Straight Jacket vs Strait Jacket
While one of these may prevent you from bending and contorting, making you straighter than normal, this kind of jacket is referring to one of the definitions of strait meaning closely fitting or limited in space. Multiple dictionaries describe that definition as archaic usage, possibly part of the problem people have in getting it correct. If you’re wearing one you might also be in dire straits, a phrase I don’t believe I’ve ever seen incorrectly rendered as dire straights. I suspect we can thank Mark Knopler for that. Country singer George doesn’t figure into this discussion at all.

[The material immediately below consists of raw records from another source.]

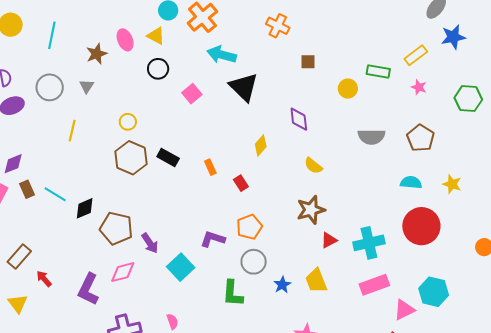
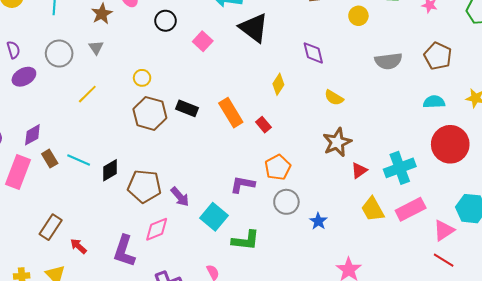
yellow line: (72, 131) -> (87, 94), turned 40
orange rectangle: (210, 167) -> (231, 113), size x1.8
yellow trapezoid: (316, 281) -> (373, 209), moved
green L-shape: (233, 293) -> (246, 240), moved, turned -80

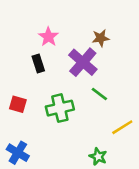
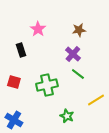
purple cross: (83, 62) -> (73, 54), moved, size x0.7
black rectangle: (38, 63) -> (21, 50), moved
green star: (98, 156) -> (67, 116), moved

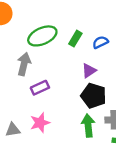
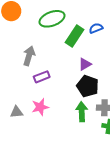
green ellipse: (42, 36) -> (52, 19), moved
green rectangle: (75, 39) -> (74, 36), size x1.5
blue semicircle: (100, 42) -> (96, 28), moved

All of the sudden vs All of a sudden
The only theory I have for this one is that people hear it wrong and write what they hear. If they actually considered the words, it’s obvious. Isn’t it? Nevertheless, I’ve seen this one more than once. Go figure.
Reign in vs Rein in
People who pay more attention to Kings, Queens, and CEOs than horses might be forgiven for getting this wrong. The expression rein in comes from horses, not ruling kingdoms. Tight reign rather than tight rein is another one people get wrong for the same reason.
Waive vs wave
Lawyers, bankers, and the rest of us understand that the first is to abandon or give something up. And we all know which breaks over the beach or where we can ride surfboards. So tell me, which most closely resembles what you do with your hands to say hello or get someone’s attention? If I took what I’ve read literally, my book collection has more one-armed men than all the episodes of The Fugitive.
Lead vs Led (vs Lead?)
The first is what you can do with a horse before he turns down your offer to buy him a drink. The second is the past of the first. The third, spelled like the first, pronounced like the second, is a metal or the kind of foot Kat Brooks is rumored to have. I have no trouble understanding how this one happens. In fact, I’m not sure I don’t have the first and third listed in the wrong place.
Peace vs Piece
Normally this doesn’t cause problems. The first is not war, the second less than the whole (except, as George Carlin pointed out, crumbs are an exception). Where they get confused is in variations of the phrase to say your piece. Best way to remember this? Saying your piece is unlikely to cause peace.
Phase vs Faze
The first describes stages or changes something goes through, like the phases of the moon. The second is “to cause to be disturbed or disconcerted,” although I’m not sure I’ve ever heard or seen this without a not or wasn’t in front of it. Saying he wasn’t phased means he didn’t change, but it is still the wrong word.
I’ll bet you’ve seen others. Use them incorrectly in the comments and make me cringe.